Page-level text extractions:
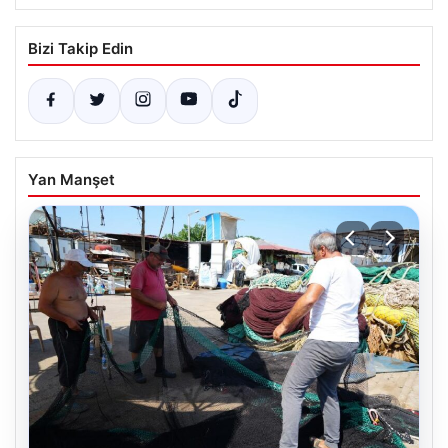
Bizi Takip Edin
Yan Manşet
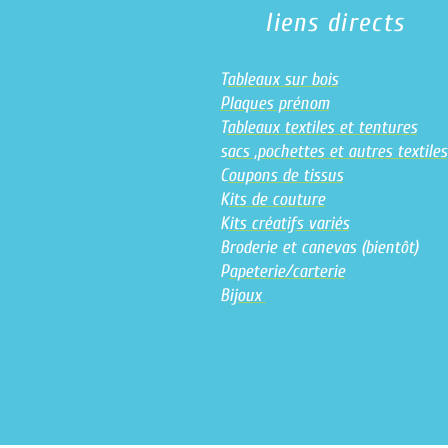
liens directs
T
ableaux sur bois
Plaques prénom
T
ableaux textiles et tentures
s
acs ,pochettes et autres textiles
C
oupons de tissus
K
its de couture
K
its créatifs variés
Broderie et canevas (bientôt)
P
apeterie/carterie
B
ijoux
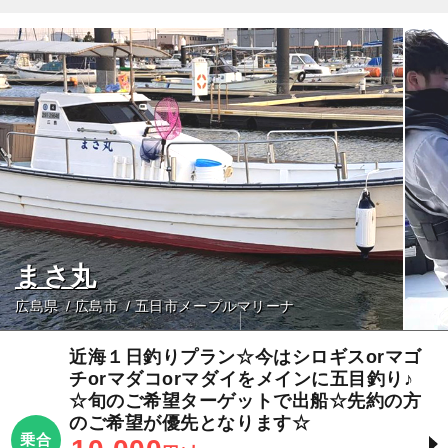
まさ丸
広島県
広島市
五日市メープルマリーナ
近海１日釣りプラン☆今はシロギスorマゴ
チorマダコorマダイをメインに五目釣り♪
☆旬のご希望ターゲットで出船☆先約の方
のご希望が優先となります☆
乗合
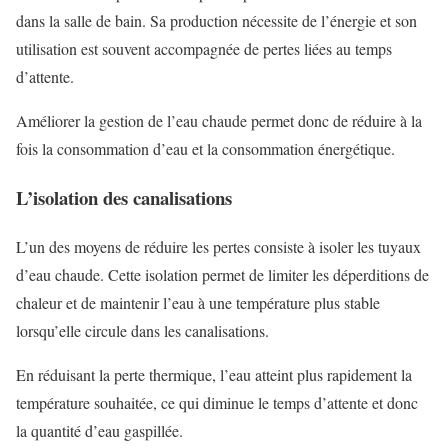
dans la salle de bain. Sa production nécessite de l’énergie et son
utilisation est souvent accompagnée de pertes liées au temps
d’attente.
Améliorer la gestion de l’eau chaude permet donc de réduire à la
fois la consommation d’eau et la consommation énergétique.
L’isolation des canalisations
L’un des moyens de réduire les pertes consiste à isoler les tuyaux
d’eau chaude. Cette isolation permet de limiter les déperditions de
chaleur et de maintenir l’eau à une température plus stable
lorsqu’elle circule dans les canalisations.
En réduisant la perte thermique, l’eau atteint plus rapidement la
température souhaitée, ce qui diminue le temps d’attente et donc
la quantité d’eau gaspillée.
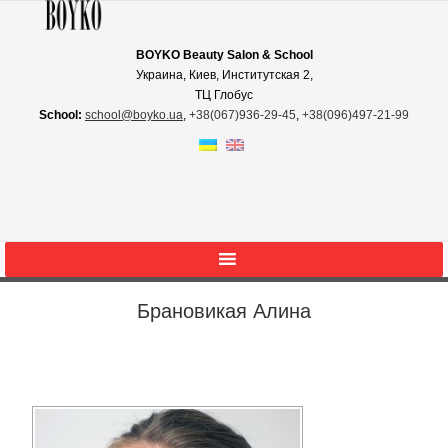
BOYKO Beauty Salon & School
Украина, Киев, Институтская 2,
ТЦ Глобус
School:
school@boyko.ua
,
+38(067)936‑29‑45
,
+38(096)497‑21‑99
Брановикая Алина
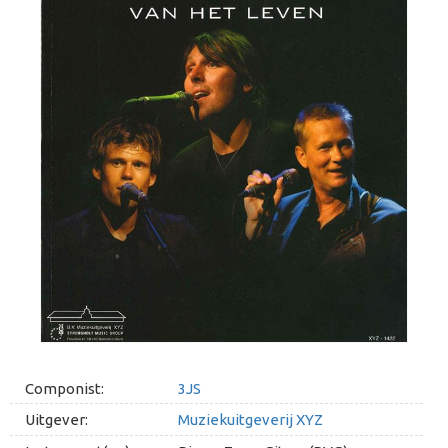
Componist:
3JS
Uitgever:
Muziekuitgeverij XYZ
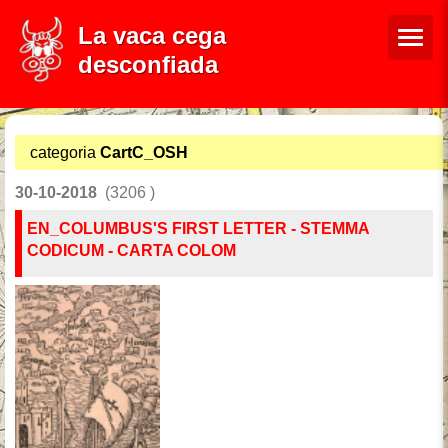
La vaca cega
desconfiada
categoria
CartC_OSH
30-10-2018
(3206 )
EN_COLUMBUS'S FIRST LETTER - STEMMA
CODICUM - CARTA COLOM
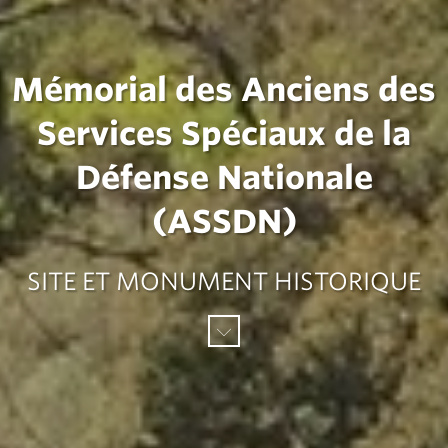
Mémorial des Anciens des
Services Spéciaux de la
Défense Nationale
(ASSDN)
SITE ET MONUMENT HISTORIQUE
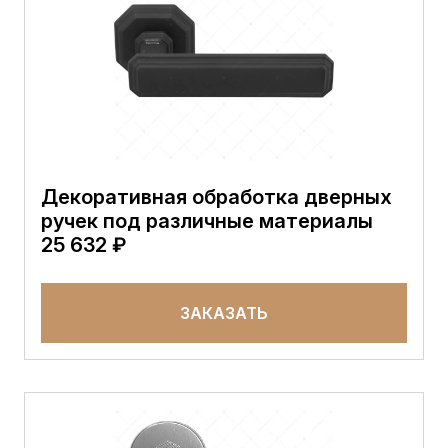
Декоративная обработка дверных
ручек под различные материалы
25 632 ₽
ЗАКАЗАТЬ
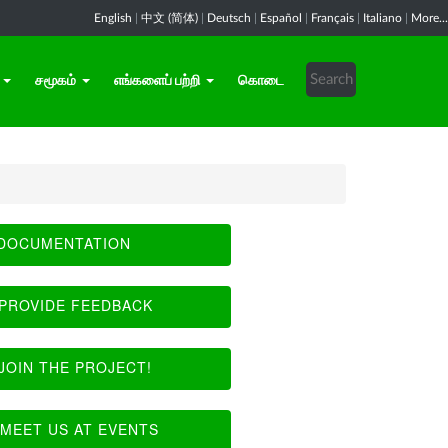
English
|
中文 (简体)
|
Deutsch
|
Español
|
Français
|
Italiano
|
More...
சமூகம்
எங்களைப் பற்றி
கொடை
DOCUMENTATION
PROVIDE FEEDBACK
JOIN THE PROJECT!
MEET US AT EVENTS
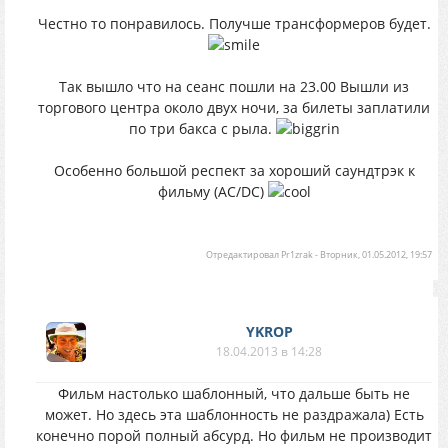
Честно то понравилось. Получше трансформеров будет.
Так вышло что на сеанс пошли на 23.00 Вышли из
торгового центра около двух ночи, за билеты заплатили
по три бакса с рыла.
Особенно большой респект за хороший саундтрэк к
фильму (AC/DC)
Отредактировал
Pr1zrak
-
Вторник, 01.05.2012, 19:57
YKROP
18.04.2013 в 14:28
Фильм настолько шаблонный, что дальше быть не
может. Но здесь эта шаблонность не раздражала) Есть
конечно порой полный абсурд. Но фильм не производит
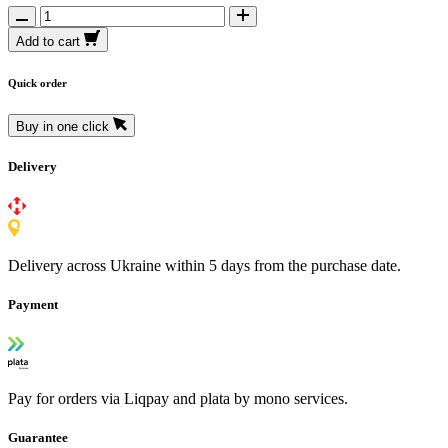
Add to cart
Quick order
Buy in one click
Delivery
Delivery across Ukraine within 5 days from the purchase date.
Payment
Pay for orders via Liqpay and plata by mono services.
Guarantee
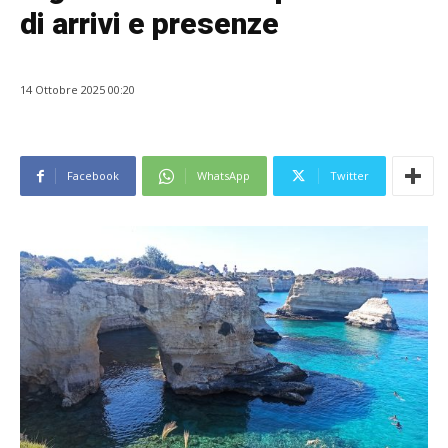
di arrivi e presenze
14 Ottobre 2025 00:20
Facebook
WhatsApp
Twitter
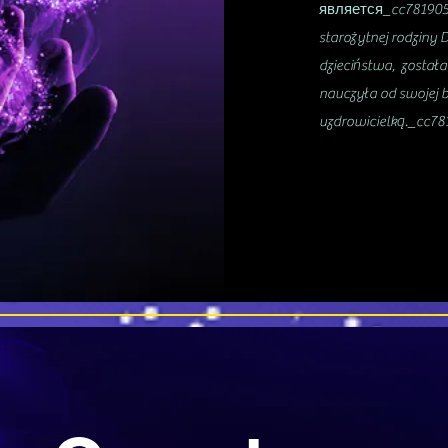
является_cc781905 
starożytnej rodziny 
dzieciństwa, została
nauczyła od swojej ba
uzdrowicielką._cc7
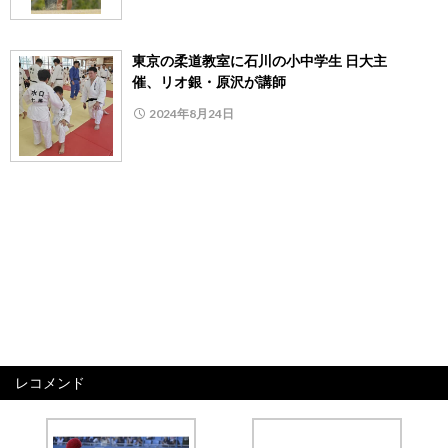
東京の柔道教室に石川の小中学生 日大主
催、リオ銀・原沢が講師
2024年8月24日
レコメンド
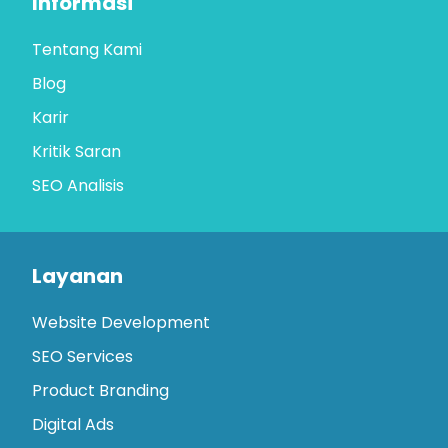
Informasi
Tentang Kami
Blog
Karir
Kritik Saran
SEO Analisis
Layanan
Website Development
SEO Services
Product Branding
Digital Ads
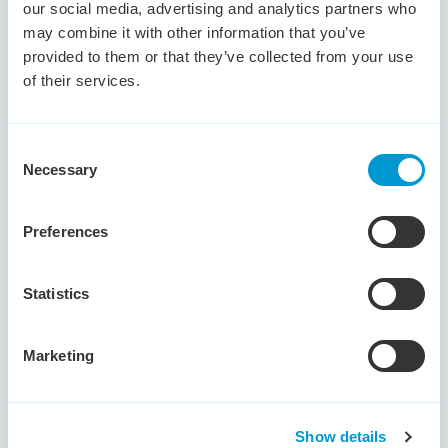
organisatie, behulpzaamheid naar collega's,
our social media, advertising and analytics partners who
servicegerichtheid zijn competenties die haar typeren.
may combine it with other information that you’ve
provided to them or that they’ve collected from your use
of their services.
Meertalige kandidaat met ervaring in
Consent
technische sector
Necessary
Selection
Dongen -
NL/EN/DU
Deze ervaren kandidaat in
Preferences
verkoopbinnendienstfuncties heeft uitgebreide
ervaring met het volledige order-to-cashproces.
Statistics
Dankzij zijn communicatieve vaardigheden,
commerciële inzicht en proactieve aanpak weet hij de
klanttevredenheid hoog te houden en tegelijkertijd
Marketing
kansen te signaleren die van toegevoegde waarde
zijn voor de werkgever.
Hij is voornamelijk werkzaam geweest binnen de
Show details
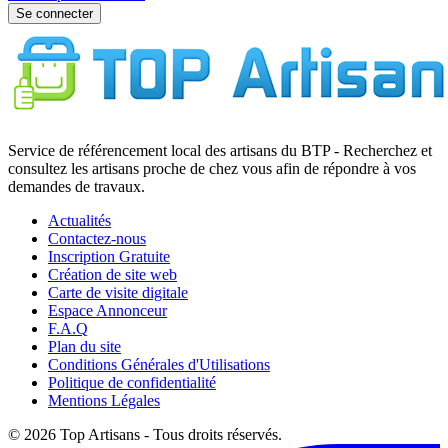
Se connecter
Service de référencement local des artisans du BTP - Recherchez et
consultez les artisans proche de chez vous afin de répondre à vos
demandes de travaux.
Actualités
Contactez-nous
Inscription Gratuite
Création de site web
Carte de visite digitale
Espace Annonceur
F.A.Q
Plan du site
Conditions Générales d'Utilisations
Politique de confidentialité
Mentions Légales
© 2026 Top Artisans - Tous droits réservés.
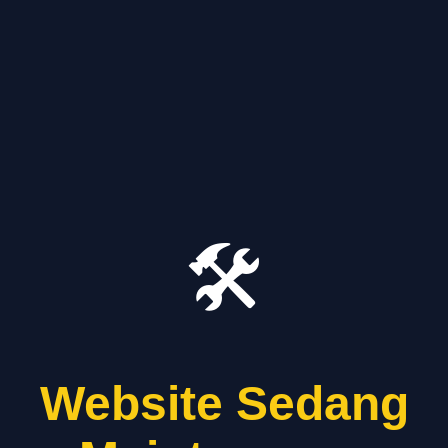
🛠️
Website Sedang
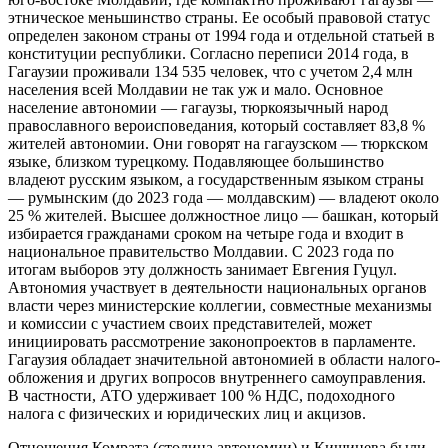
этническое меньшинство страны. Ее особый правовой статус
определен законом страны от 1994 года и отдельной статьей в
конституции республики. Согласно переписи 2014 года, в
Гагаузии проживали 134 535 человек, что с учетом 2,4 млн
населения всей Молдавии не так уж и мало. Основное
население автономии — гагаузы, тюркоязычный народ
православного вероисповедания, который составляет 83,8 %
жителей автономии. Они говорят на гагаузском — тюркском
языке, близком турецкому. Подавляющее большинство
владеют русским языком, а государственным языком страны
— румынским (до 2023 года — молдавским) — владеют около
25 % жителей. Высшее должностное лицо — башкан, который
избирается гражданами сроком на четыре года и входит в
национальное правительство Молдавии. С 2023 года по
итогам выборов эту должность занимает Евгения Гуцул.
Автономия участвует в деятельности национальных органов
власти через министерские коллегии, совместные механизмы
и комиссии с участием своих представителей, может
инициировать рассмотрение законопроектов в парламенте.
Гагаузия обладает значительной автономией в области налого­
обложения и других вопросов внутреннего самоуправления.
В частности, АТО удерживает 100 % НДС, подоходного
налога с физических и юридических лиц и акцизов.
Отношения Комрата (столица автономии) и Кишинева были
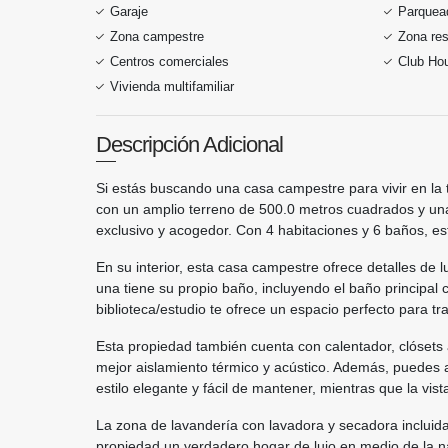
Garaje
Parquead
Zona campestre
Zona res
Centros comerciales
Club Ho
Vivienda multifamiliar
Descripción Adicional
Si estás buscando una casa campestre para vivir en la t
con un amplio terreno de 500.0 metros cuadrados y un
exclusivo y acogedor. Con 4 habitaciones y 6 baños, es
En su interior, esta casa campestre ofrece detalles d
una tiene su propio baño, incluyendo el baño principal 
biblioteca/estudio te ofrece un espacio perfecto para tr
Esta propiedad también cuenta con calentador, clósets 
mejor aislamiento térmico y acústico. Además, puedes a
estilo elegante y fácil de mantener, mientras que la vis
La zona de lavandería con lavadora y secadora incluidas
propiedad un verdadero hogar de lujo en medio de la na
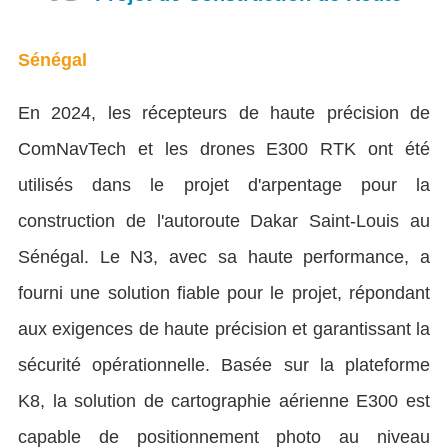
Sénégal
En 2024, les récepteurs de haute précision de
ComNavTech et les drones E300 RTK ont été
utilisés dans le projet d'arpentage pour la
construction de l'autoroute Dakar Saint-Louis au
Sénégal. Le N3, avec sa haute performance, a
fourni une solution fiable pour le projet, répondant
aux exigences de haute précision et garantissant la
sécurité opérationnelle. Basée sur la plateforme
K8, la solution de cartographie aérienne E300 est
capable de positionnement photo au niveau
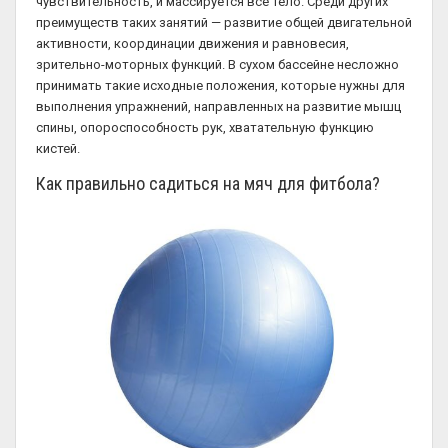
чувствительность, и массируется все тело. Среди других
преимуществ таких занятий — развитие общей двигательной
активности, координации движения и равновесия,
зрительно-моторных функций. В сухом бассейне несложно
принимать такие исходные положения, которые нужны для
выполнения упражнений, направленных на развитие мышц
спины, опороспособность рук, хватательную функцию
кистей.
Как правильно садиться на мяч для фитбола?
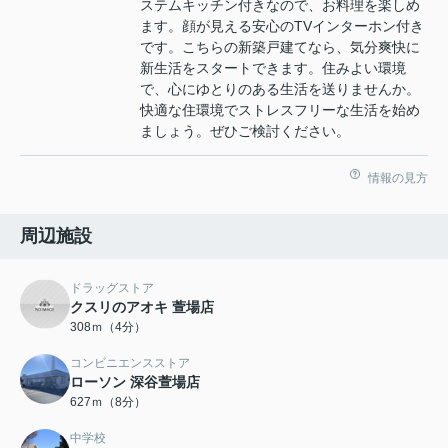
ステムキッチン付きなので、お料理を楽しめ
ます。顔が見える安心のTVインターホン付き
です。こちらの新築戸建てなら、気分爽快に
新生活をスタートできます。住みよい環境
で、心にゆとりのある生活を送りませんか。
快適な住環境でストレスフリーな生活を始め
ましょう。ぜひご検討ください。
情報の見方
周辺施設
ドラッグストア
クスリのアオキ 萱場店
308ｍ（4分）
コンビニエンスストア
ローソン 深谷萱場店
627ｍ（8分）
中学校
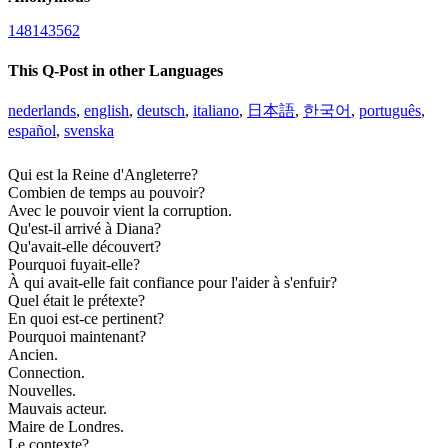
148143562
This Q-Post in other Languages
nederlands
,
english
,
deutsch
,
italiano
,
日本語
,
한국어
,
português
,
español
,
svenska
Qui est la Reine d'Angleterre?
Combien de temps au pouvoir?
Avec le pouvoir vient la corruption.
Qu'est-il arrivé à Diana?
Qu'avait-elle découvert?
Pourquoi fuyait-elle?
À qui avait-elle fait confiance pour l'aider à s'enfuir?
Quel était le prétexte?
En quoi est-ce pertinent?
Pourquoi maintenant?
Ancien.
Connection.
Nouvelles.
Mauvais acteur.
Maire de Londres.
Le contexte?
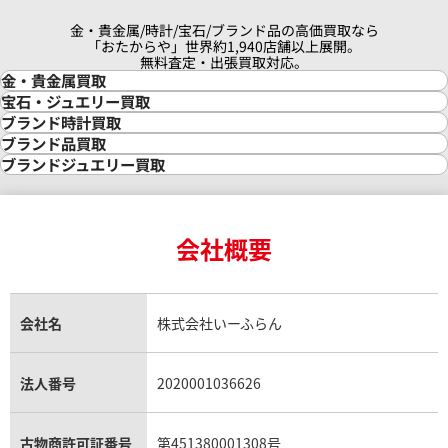
金・貴金属/時計/宝石/ブランド品の高価買取なら
「おたからや」世界約1,940店舗以上展開。
無料査定・出張買取対応。
金・貴金属買取
金買取
宝石・ジュエリー買取
金の相場価格情報
宝石・ジュエリー買取
ブランド時計買取
金の参考買取価格一覧
ダイヤモンド買取
時計買取
ブランド品買取
インゴット買取
ダイヤモンド・宝石の参考価格一覧
ロレックス買取
ブランド買取
ブランドジュエリー買取
インゴットの相場価格情報
リング・結婚指輪買取
ロレックス デイトナ買取
ルイ・ヴィトン買取
カルティエ買取
24金買取
エメラルド買取
ロレックス サブマリーナー買取
ルイ・ヴィトン買取の参考価格一覧
ティファニー買取
24金の相場価格情報
サファイア買取
ロレックス GMTマスター買取
エルメス買取
ブルガリ買取
18金買取
ルビー買取
ロレックス エクスプローラー買取
会社概要
エルメス バーキン買取
ヴァンクリーフ＆アーペル買取
18金の相場価格情報
ヒスイ買取
ロレックス デイトジャスト買取
エルメス ケリー買取
ハリーウィンストン買取
金のアクセサリー買取
オパール買取
ロレックス 買取の参考価格一覧
エルメス買取の参考価格一覧
クロムハーツ買取
金貨買取
トパーズ買取
パテック フィリップ買取
シャネル買取
フレッド買取
貴金属買取
タンザナイト買取
パテック フィリップノーチラス買取
シャネル マトラッセ買取
ショーメ買取
会社名
株式会社いーふらん
プラチナ買取
アメジスト買取
オーデマ ピゲ買取
シャネル買取の参考価格一覧
ショパール買取
銀・シルバー買取
パライバトルマリン買取
オーデマ ピゲ ロイヤルオーク買取
ディオール買取
タサキ買取
パラジウム買取
キャッツアイ買取
ヴァシュロン・コンスタンタン買取
セリーヌ買取
法人番号
2020001036626
ダミアーニ買取
アレキサンドライト買取
A.ランゲ&ゾーネ買取
フェンディ買取
ピアジェ買取
ガーネット買取
ブレゲ買取
グッチ買取
ブシュロン買取
アクアマリン買取
オメガ買取
プラダ買取
古物商許可証番号
第451380001308号
モーブッサン買取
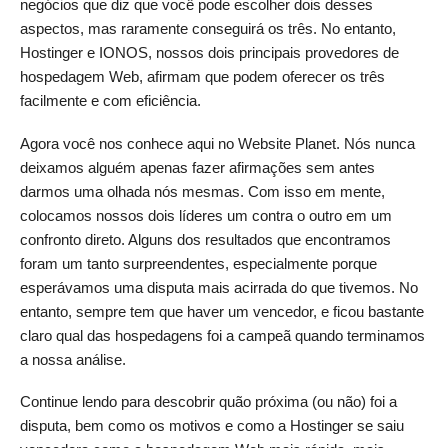
negócios que diz que você pode escolher dois desses
aspectos, mas raramente conseguirá os três. No entanto,
Hostinger e IONOS, nossos dois principais provedores de
hospedagem Web, afirmam que podem oferecer os três
facilmente e com eficiência.
Agora você nos conhece aqui no Website Planet. Nós nunca
deixamos alguém apenas fazer afirmações sem antes
darmos uma olhada nós mesmas. Com isso em mente,
colocamos nossos dois líderes um contra o outro em um
confronto direto. Alguns dos resultados que encontramos
foram um tanto surpreendentes, especialmente porque
esperávamos uma disputa mais acirrada do que tivemos. No
entanto, sempre tem que haver um vencedor, e ficou bastante
claro qual das hospedagens foi a campeã quando terminamos
a nossa análise.
Continue lendo para descobrir quão próxima (ou não) foi a
disputa, bem como os motivos e como a Hostinger se saiu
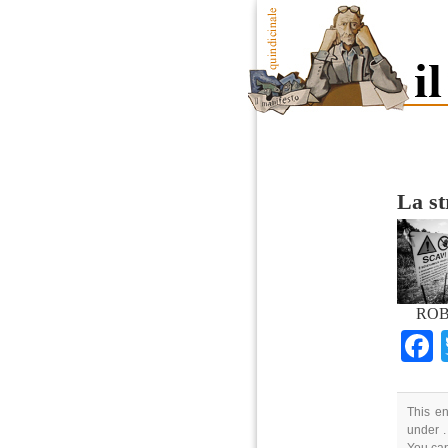
La st
ROB
This en
under .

● Requirement
Provide the lines again, unchanged, from where the data above begins through the line containing "fois la consommation", both ends included, omitting pictures and adding nothing.

● Answer section
Bizi Takip Edin
Yan Manşet
liens directs
T
ableaux sur bois
Plaques prénom
T
ableaux textiles et tentures
s
acs ,pochettes et autres textiles
C
oupons de tissus
K
its de couture
K
its créatifs variés
Broderie et canevas (bientôt)
P
apeterie/carterie
B
ijoux
まさ丸
広島県
広島市
五日市メープルマリーナ
近海１日釣りプラン☆今はシロギスorマゴ
チorマダコorマダイをメインに五目釣り♪
☆旬のご希望ターゲットで出船☆先約の方
のご希望が優先となります☆
乗合
dans la salle de bain. Sa production nécessite de l’énergie et son
utilisation est souvent accompagnée de pertes liées au temps
d’attente.
Améliorer la gestion de l’eau chaude permet donc de réduire à la
fois la consommation d’eau et la consommation énergétique.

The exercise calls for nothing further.